Su madre se alegró de saber que había hecho exactamente lo que se le había dicho que hiciera, pero no dejaba de pensar que ya había llegado el momento de que se lanzara sola al mundo. La señora Speers tenía un aspecto lozano, pero estaba cansada. Qué duda cabe que los lechos de muerte fatigan a la gente, y ella había velado junto a dos de ellos.

VI

Nicole Diver se sentía a gusto después del vino rosado que había tomado en la comida: estiró los brazos hasta que la camelia artificial que llevaba en el hombro le rozó la mejilla y luego salió a su encantador jardín sin césped. El jardín lindaba en uno de sus lados con la casa, de la que partía y a la que iba a dar, en otros dos con el pueblo viejo, y, en el último, con el acantilado, que bajaba hasta el mar formando salientes.

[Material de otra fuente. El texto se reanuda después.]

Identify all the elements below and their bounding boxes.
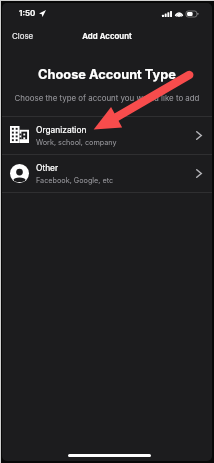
other: Other [10, 164, 29, 183]
button[interactable]: Organization [2, 116, 212, 154]
staticText: Close [12, 31, 34, 41]
button[interactable]: Other [2, 154, 212, 192]
staticText: Facebook, Google, etc [36, 176, 114, 185]
staticText: 1:50 [19, 8, 36, 18]
staticText: Other [36, 163, 59, 173]
staticText: Work, school, company [36, 138, 117, 147]
staticText: Choose the type of account you would lik… [2, 93, 212, 103]
staticText: Choose Account Type [2, 67, 212, 82]
other: Organization [10, 126, 29, 143]
staticText: Organization [36, 125, 87, 135]
staticText: Add Account [2, 31, 212, 41]
button[interactable]: Close [4, 26, 42, 46]
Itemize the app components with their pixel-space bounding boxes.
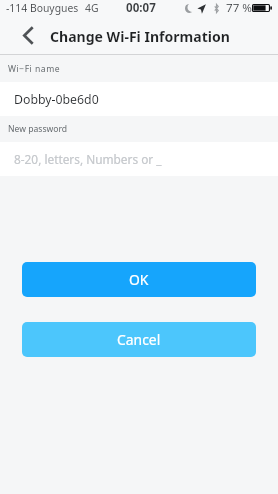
- button[interactable]: OK: [22, 262, 256, 297]
- staticText: Change Wi-Fi Information: [50, 27, 230, 46]
- staticText: Dobby-0be6d0: [14, 91, 99, 108]
- staticText: OK: [129, 270, 149, 289]
- staticText: 4G: [85, 1, 99, 15]
- button[interactable]: Cancel: [22, 322, 256, 357]
- staticText: 8-20, letters, Numbers or _: [14, 151, 162, 167]
- button[interactable]: Dobby-0be6d0: [0, 82, 278, 116]
- button[interactable]: Back: [0, 16, 56, 55]
- staticText: -114 Bouygues: [6, 1, 79, 15]
- staticText: 77 %: [226, 0, 252, 16]
- staticText: New password: [8, 123, 68, 135]
- staticText: Wi−Fi name: [8, 63, 61, 75]
- staticText: 00:07: [126, 0, 156, 16]
- staticText: Cancel: [117, 330, 161, 349]
- button[interactable]: 8-20, letters, Numbers or _: [0, 142, 278, 176]
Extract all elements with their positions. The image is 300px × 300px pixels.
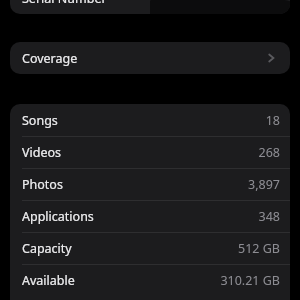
button[interactable]: Photos (10, 168, 290, 200)
staticText: 512 GB (238, 240, 280, 257)
staticText: Serial Number (22, 0, 107, 7)
staticText: Photos (22, 176, 248, 193)
other: Coverage details (264, 50, 280, 66)
button[interactable]: Applications (10, 200, 290, 232)
staticText: Applications (22, 208, 258, 225)
staticText: Available (22, 272, 220, 289)
button[interactable]: Songs (10, 104, 290, 136)
button[interactable]: Capacity (10, 232, 290, 264)
button[interactable]: Coverage (10, 42, 290, 74)
staticText: 348 (258, 208, 280, 225)
staticText: Songs (22, 112, 265, 129)
staticText: 268 (258, 144, 280, 161)
button[interactable]: Videos (10, 136, 290, 168)
staticText: 310.21 GB (220, 272, 280, 289)
staticText: Coverage (22, 50, 264, 67)
staticText: Videos (22, 144, 258, 161)
button[interactable]: Serial Number (10, 0, 290, 14)
staticText: 18 (265, 112, 280, 129)
staticText: 3,897 (248, 176, 280, 193)
button[interactable]: Available (10, 264, 290, 296)
staticText: Capacity (22, 240, 238, 257)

Todo estaba polvoriento a lo largo de los muros que daban al pueblo: las viñas tortuosas, los limoneros y los eucaliptos, y la carretilla ocasional, abandonada sólo por un momento, pero que ya formaba parte del sendero, atrofiada y medio podrida. A Nicole siempre le sorprendía que, al ir en la otra dirección, pasado un macizo de peonías, se entrara en una zona tan verde y tan fresca que las hojas y los pétalos se enroscaban con la suave humedad.

Llevaba anudado a la garganta un pañuelo lila y su color, incluso con aquel sol acromático, se reflejaba en su rostro y en la sombra de sus pies al moverlos. Su expresión era dura, severa incluso, sólo suavizada por un destello de duda angustiada en sus ojos verdes. Su cabello, en otro tiempo rubio, se había oscurecido, pero era más bonita ahora a los veinticuatro años de lo que lo había sido a los dieciocho, cuando su pelo era más brillante que ella misma.